Laura knows it is how things had to be, and that the house would be alive again with all the noise and craic that comes in a house with young children. But she still feels a pang as she stands across the street taking in the full facade of the house. It was home and it wasn’t home all at the same time, and she’d have given anything to go back to when she was young and carefree and dancing in the living room had been normal. It had been encouraged even. She, Becca and Niamh would meet there every Thursday night when Kitty went out to bingo, and they would watch MTV and dance along to the music videos. They’d light some tea-lights and some incense and convince themselves they were cool and edgy when that couldn’t be further from the truth. They’d drink cans of own-brand Cola and talk about the boys they had crushes on before they would make up stupid dance routines and laugh until they burped. Or, as on one very memorable occasion, they peed. Or at least Niamh peed. Just a little but enough that it hasbecome one of those lynchpins of their friendship that they always return to any time they’ve had a few drinks and are reminiscing.

God, to go back to those days. It would be amazing. She would do things differently. Of course she loved Aidan. And she absolutely adored Robyn even though Robyn seemed determined to do everything in her power to make that difficult. But she knows she would still do things differently if she could. She’d have gone to university at the same time as Becca and Niamh. She’d have been the same age as Abby is now and would’ve been able to fit in with the rest of her classmates. She’d be youthful and energetic. She wouldn’t have the persistent tummy pouch that refused to budge post C-section. Her hair would be glossy and thick and not increasingly pube-like in texture. More than that, she would have embraced the joy of youth more. She’d have partied more and partied harder. She’d have definitely spent more time talking to Kitty – made sure to have every conversation she ever wanted to have, and no doubt many she didn’t because no mother–daughter relationship is perfect.

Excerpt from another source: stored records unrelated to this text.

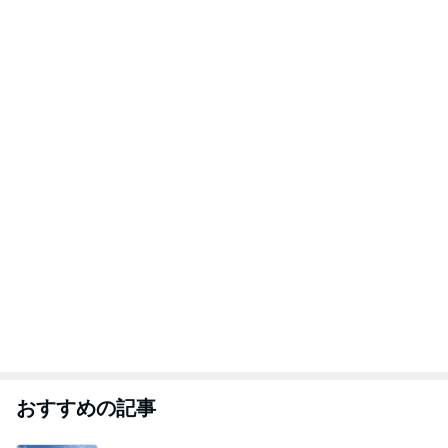
おすすめの記事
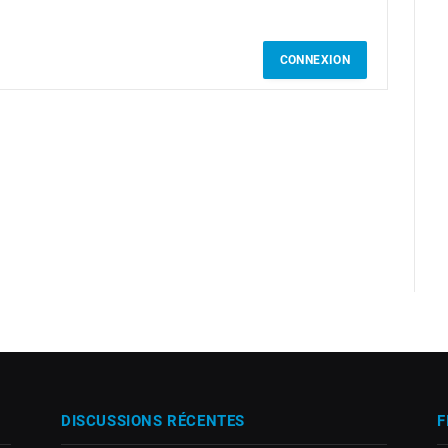
CONNEXION
DISCUSSIONS RÉCENTES
F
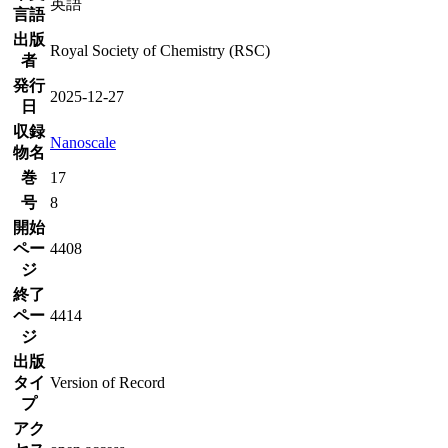
英語
言語
出版
Royal Society of Chemistry (RSC)
者
発行
2025-12-27
日
収録
Nanoscale
物名
巻
17
号
8
開始
ペー
4408
ジ
終了
ペー
4414
ジ
出版
タイ
Version of Record
プ
アク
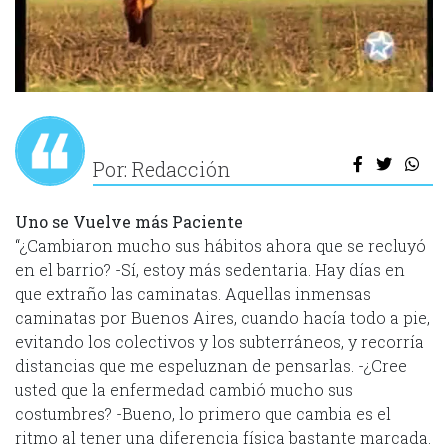
Por: Redacción
Uno se Vuelve más Paciente
“¿Cambiaron mucho sus hábitos ahora que se recluyó
en el barrio? -Sí, estoy más sedentaria. Hay días en
que extraño las caminatas. Aquellas inmensas
caminatas por Buenos Aires, cuando hacía todo a pie,
evitando los colectivos y los subterráneos, y recorría
distancias que me espeluznan de pensarlas. -¿Cree
usted que la enfermedad cambió mucho sus
costumbres? -Bueno, lo primero que cambia es el
ritmo al tener una diferencia física bastante marcada.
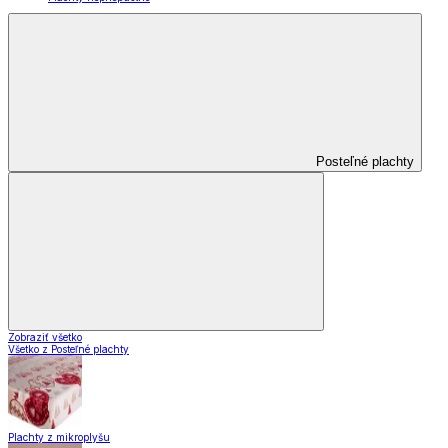
Posteľné plachty
Zobraziť všetko
Všetko z Posteľné plachty
Plachty z mikroplyšu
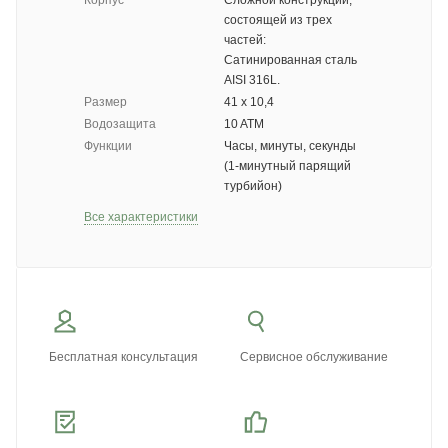
Корпус
Сложной конструкции,
состоящей из трех
частей:
Сатинированная сталь
AISI 316L.
Размер
41 х 10,4
Водозащита
10 ATM
Функции
Часы, минуты, секунды
(1-минутный парящий
турбийон)
Все характеристики
Бесплатная консультация
Сервисное обслуживание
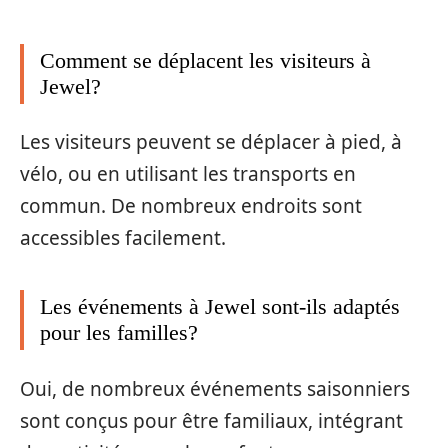
Comment se déplacent les visiteurs à
Jewel?
Les visiteurs peuvent se déplacer à pied, à
vélo, ou en utilisant les transports en
commun. De nombreux endroits sont
accessibles facilement.
Les événements à Jewel sont-ils adaptés
pour les familles?
Oui, de nombreux événements saisonniers
sont conçus pour être familiaux, intégrant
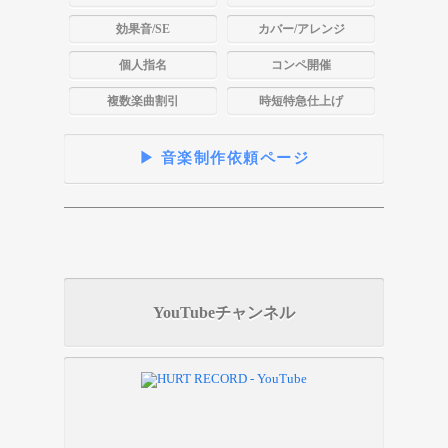
効果音/SE
カバー/アレンジ
個人指名
コンペ開催
複数楽曲割引
時短特急仕上げ
▶ 音楽制作依頼ページ
YouTubeチャンネル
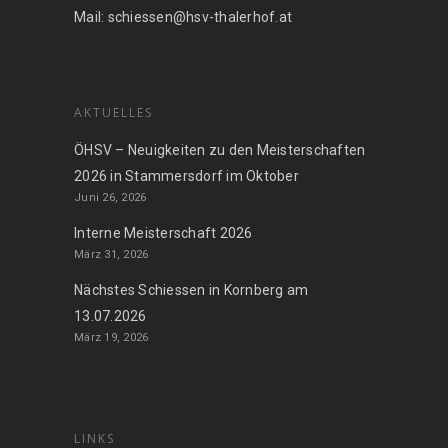
Mail: schiessen@hsv-thalerhof.at
AKTUELLES
ÖHSV – Neuigkeiten zu den Meisterschaften
2026 in Stammersdorf im Oktober
Juni 26, 2026
Interne Meisterschaft 2026
März 31, 2026
Nächstes Schiessen in Kornberg am
13.07.2026
März 19, 2026
LINKS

Most of all she would have used those defining years to discover who she really was, and lay down the foundations for building on her strength and her power.

Instead she had headed straight into the world of work – working her way up the retail chain pipeline in a series of shop assistant jobs, then a supervisor, then a department head, then an assistant manager and finally she had her own shop to manage for a well-loved chemist chain. It was hectic, and quite often thankless. Being a boss, she learned, meant it was impossible to keep everyone happy all of the time but she had enjoyed it. She’d enjoyed the income even more. It’s not so much that she regrets her path in life, more that she wonders how different itmight have been if she had followed the same path her friends had.